Open carry on campus.

The dark anniversary of a notorious sexual assault case.

And the inconsistent monitoring of COVID-19 cases on campus.

These are just a few of the project pitches from campus media organizations accepted into this year’s College Media Project, now in its fourth year at Poynter.

With support from the Charles Koch Foundation, Poynter staffers will provide mentorship, support and financial assistance to the following independent campus news organizations as they explore a topic unique to their campus, but with potential impact across the nation’s colleges:

  • The Kaimin at the University of Montana will examine how the state’s new open carry law will impact its campus, where it’s now legal to carry a firearm.
  • The University of Miami’s UMTV and The Miami Hurricane are planning a multimedia series investigating possibly invasive surveillance techniques on campus and in Miami.
  • In New York, WRHU and The Hofstra Clocktower will combine forces to investigate economic disparities in the Long Island area.
  • The Daily Cardinal of the University of Wisconsin-Madison plans to examine the impact of gentrification around campus and its impact on marginalized communities.
  • The Crimson White at the University of Alabama plans to launch an independent COVID-19 dashboard.
  • El Espejo Magazine, from the University of Texas A&M San Antonio, will examine the impact of COVID-19 on this commuter campus and how its students and organizations will recover.
  • The Daily Collegian at Penn State University will look back on the 10-year anniversary of the Jerry Sandusky trials.

“The range of applicants was really outstanding,” said Barbara Allen, director of college programming for Poynter. “Every year I wonder how the project pitches could get any stronger, and every year I’m blown away at the creativity and drive that student media organizations have.”

Students in the program will have one semester to execute on their projects, which includes a $1,500 grant that can be spent at the discretion of the student leaders.

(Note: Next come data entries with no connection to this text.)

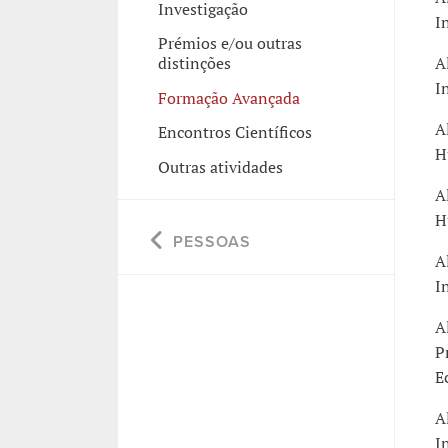
Investigação
I
Prémios e/ou outras
A
distinções
I
Formação Avançada
A
Encontros Científicos
H
Outras atividades
A
H
PESSOAS
A
I
A
P
E
A
I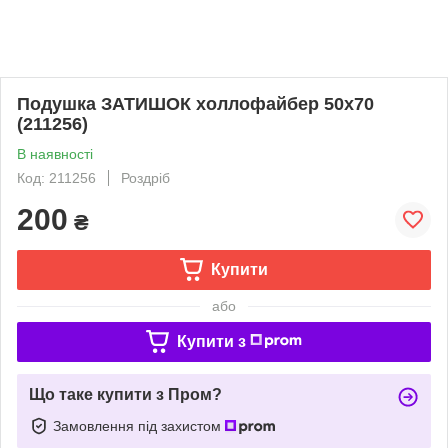
Подушка ЗАТИШОК холлофайбер 50х70
(211256)
В наявності
Код: 211256
Роздріб
200
₴
Купити
або
Купити з
Що таке купити з Пром?
Замовлення під захистом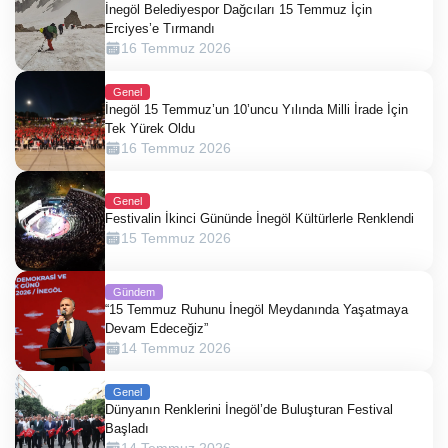
İnegöl Belediyespor Dağcıları 15 Temmuz İçin
Erciyes’e Tırmandı
16 Temmuz 2026
Genel
İnegöl 15 Temmuz’un 10’uncu Yılında Milli İrade İçin
Tek Yürek Oldu
16 Temmuz 2026
Genel
Festivalin İkinci Gününde İnegöl Kültürlerle Renklendi
15 Temmuz 2026
Gündem
“15 Temmuz Ruhunu İnegöl Meydanında Yaşatmaya
Devam Edeceğiz”
14 Temmuz 2026
Genel
Dünyanın Renklerini İnegöl’de Buluşturan Festival
Başladı
14 Temmuz 2026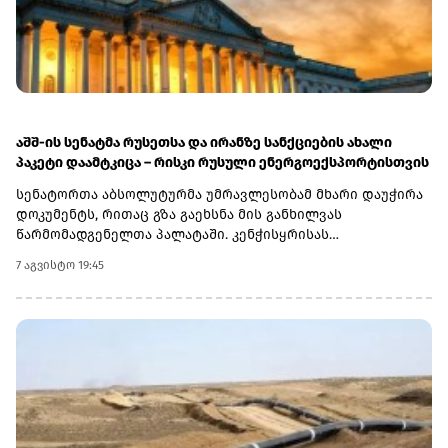
აშშ-ის სენატმა რუსეთსა და ირანზე სანქციების ახალი
პაკეტი დაამტკიცა – რისკი რუსული ენერგოექსპორტისთვის
სენატორთა აბსოლუტურმა უმრავლესობამ მხარი დაუჭირა
დოკუმენტს, რითაც გზა გაეხსნა მის განხილვას
წარმომადგენელთა პალატაში. კენჭისყრისას
თავდაპირველი დათვლით დაფიქსირდა 68 ხმა 9-ის
7 აგვისტო 19:45
წინააღმდეგ კანონპროექტზე, სახელწოდებით „ლინდსი ო.
გრემის 2026 წლის სანქციების აქტი რუსეთისა და ირანის
წინააღმდეგ“. საბოლოო დათვლით შედეგი 86 ხმა 11-ის
წინააღმდეგ აღმოჩნდა.დოკუმენტს ახლა
წარმომადგენელთა პალატა განიხილავს, რის შემდეგაც მას
აშშ-ის პრეზიდენტმა დონალდ ტრამპმა უნდა მოაწეროს
ხელი. უცნობია, როდის განიხილავს კანონპროექტს
პალატა.კანონპროექტის ინიციატორად დასახელებულია
სენატორი ლინდსი გრემი, რომელიც 2026 წლის 11 ივლისს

Their work will be showcased online via Poynter.org at the end of the school year.

The last cohort of the College Media Project just wrapped up a year-long project. They included:

  • The University of South Florida St. Petersburg. In “Green & Gold,” The Crow’s Nest examined the consolidation of USF’s three campuses, and wrote a series of explanatory breakdowns for its student audience about how the new budget impacted them.
  • Johns Hopkins University. The editors of the News-Letter had a year-end virtual magazine examining the historical relationship between their school’s marquee medical community and the rest of the area.
  • Texas State University. In “The 11 Percent Project,” the University Star’s staff told the story of Texas State’s Black students, both currently and through the years.
  • USC Annenberg Media Center. The Equity Board: The student-run media center created a three-person board to ensure equitable coverage in their reporting and provide guidance for reporters working on sensitive topics around diversity and inclusion. The Board will participate in editorial pitch meetings, review content, and published a style guide on best practices for the newsroom.
  • Morgan State University. Black Health Matters: The team at The Spokesman launched its series on racial disparities in health care, profiling a nursing student at Morgan State and looking at the dual challenge of being Black and male in nursing.
  • University of Richmond. The Westham Project: The Collegian launched a series of reports about the university’s complicated relationship with race, beginning with a look at the school’s efforts to address the fact that they are believed to have built sections of campus on top of the Westham Burying Ground, where bodies of slaves were buried.
  • Colorado State University. The Rocky Mountain Collegian offers an ambitious look at its campus culture following a number of high-profile incidents over the last few years. They also added an op-ed section called “Notes from the Margin,” inviting students from marginalized communities to share their experiences.